Чула завыла. Она упала лицом в грязь и заколотила ногами.
— Подожди, Тувек Нар Эттук, — увещевал Финнук. — Она сделала глупость, и ты должен побить ее. Но не выбрасывать же ее за это. Как же твои сыновья?
— Они не сыновья мне. Я отказываюсь от сыновей этой матери. Может быть, она и в этом была нечестна со мной. Мне что же, покрывать ее распутство?
Он тяжело топтался вокруг своего костра, бросая свирепые взгляды, в растерянности.
— У нее было приданое, — сказал он наконец.

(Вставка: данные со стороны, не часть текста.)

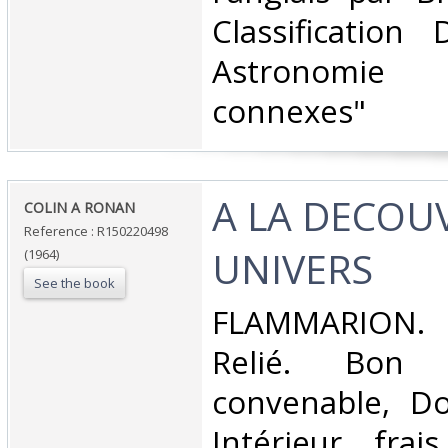
Classification
Astronomie 
connexes"‎
‎A LA DECOU
‎COLIN A RONAN‎
Reference : R150220498
UNIVERS‎
(1964)
See the book
‎FLAMMARION.
Relié. Bon 
convenable, Dos
Intérieur frai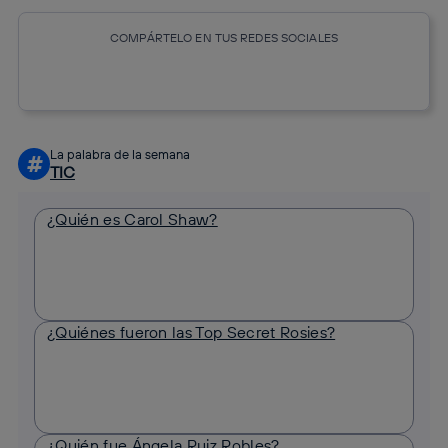
COMPÁRTELO EN TUS REDES SOCIALES
Copiar enlace
Copiar enlace
facebook
twitter
whatsapp
linkedin
La palabra de la semana
#
TIC
¿Quién es Carol Shaw?
¿Quiénes fueron las Top Secret Rosies?
¿Quién fue Ángela Ruiz Robles?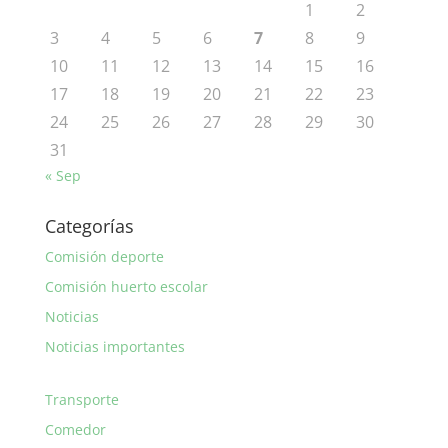
1
2
3
4
5
6
7
8
9
10
11
12
13
14
15
16
17
18
19
20
21
22
23
24
25
26
27
28
29
30
31
« Sep
Categorías
Comisión deporte
Comisión huerto escolar
Noticias
Noticias importantes
Transporte
Comedor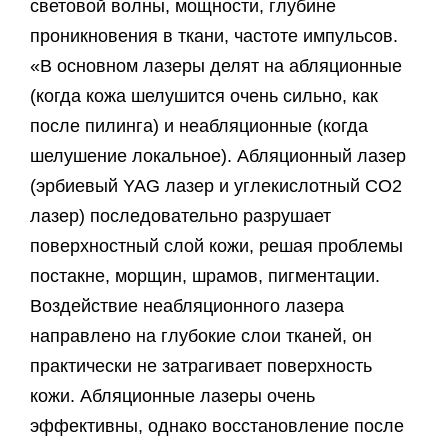
световой волны, мощности, глубине
проникновения в ткани, частоте импульсов.
«В основном лазеры делят на абляционные
(когда кожа шелушится очень сильно, как
после пилинга) и неабляционные (когда
шелушение локальное). Абляционный лазер
(эрбиевый YAG лазер и углекислотный СО2
лазер) последовательно разрушает
поверхностный слой кожи, решая проблемы
постакне, морщин, шрамов, пигментации.
Воздействие неабляционного лазера
направлено на глубокие слои тканей, он
практически не затрагивает поверхность
кожи. Абляционные лазеры очень
эффективны, однако восстановление после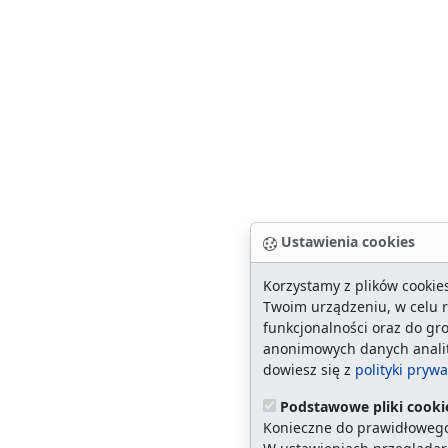
Ustawienia cookies
Korzystamy z plików cookie
Twoim urządzeniu, w celu re
funkcjonalności oraz do g
anonimowych danych analit
dowiesz się z
polityki pryw
Podstawowe pliki cooki
Konieczne do prawidłowego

К этому я был готов. Я швырнул рядом с Чулой кожаный мешок с золотыми кольцами, военными трофеями, стоившими больше, чем то, что он дал мне с Чулой, не вернув изумруд, который теперь носила Тафра. Он тут же указал мне на это.
— Эшкирская рабыня, которую испортила твоя потаскушка, принесла мне корсаж из изумрудов. Финнук может прийти и выбрать.
Он покачал головой. Он не хотел сдаваться на этом, но не мог найти выхода. Кроме того, я выглядел злым, бешено злым, как бык, которого не пускают к коровам. На самом деле я не был так зол, только опьянен массой новых до боли эмоций. Я выкраивал себе одежду по своим меркам, и Финнук с его дочерью попадали за линию среза.
— Тувек-Нар-Эттук, — сказал он, — она недостойная пыль. Она огорчила тебя, и я ее проучу. Я подержу ее в палатке моих женщин несколько лун. А потом ты решишь.
Я пожал плечами.
— Это мне безразлично. Бери ее и бери золото. Мне она не понадобится, пусть даже упадет луна.
При этих словах Чула поднялась. Она рванула на себе волосы и пронзительно закричала:
— Тувек! Тувек! Тувек!
Безумнее ее глаз я еще не видел. Они говорили мне о моей несправедливости к ней, мне стало неприятно. Но в моем мире не было места ни для кого, кроме одной.
— Я женюсь на эшкирской женщине скорее, чем возьму эту кобылу, — сказал я.
И я пошел прочь от костра Финнука, и снова позади меня царило молчание, только потрескивал огонь.
После этого я пошел к Котте. Она встретила меня у полога.
— Я пришел за эшкирянкой, — сказал я.
— Неужели, воин? — сказала Котта. — Я обработала рану, но у нее жар, у твоей рабыни. Если ты возьмешь ее в свою палатку и ляжешь с ней, ты ее убьешь. Городские женщины по большей части несильные, и она не выдержит этого.
— Тогда я не лягу с ней, — сказал я. — Пусть остается здесь.
Слепые глаза Котты, которые, казалось, все видят, нервировали меня.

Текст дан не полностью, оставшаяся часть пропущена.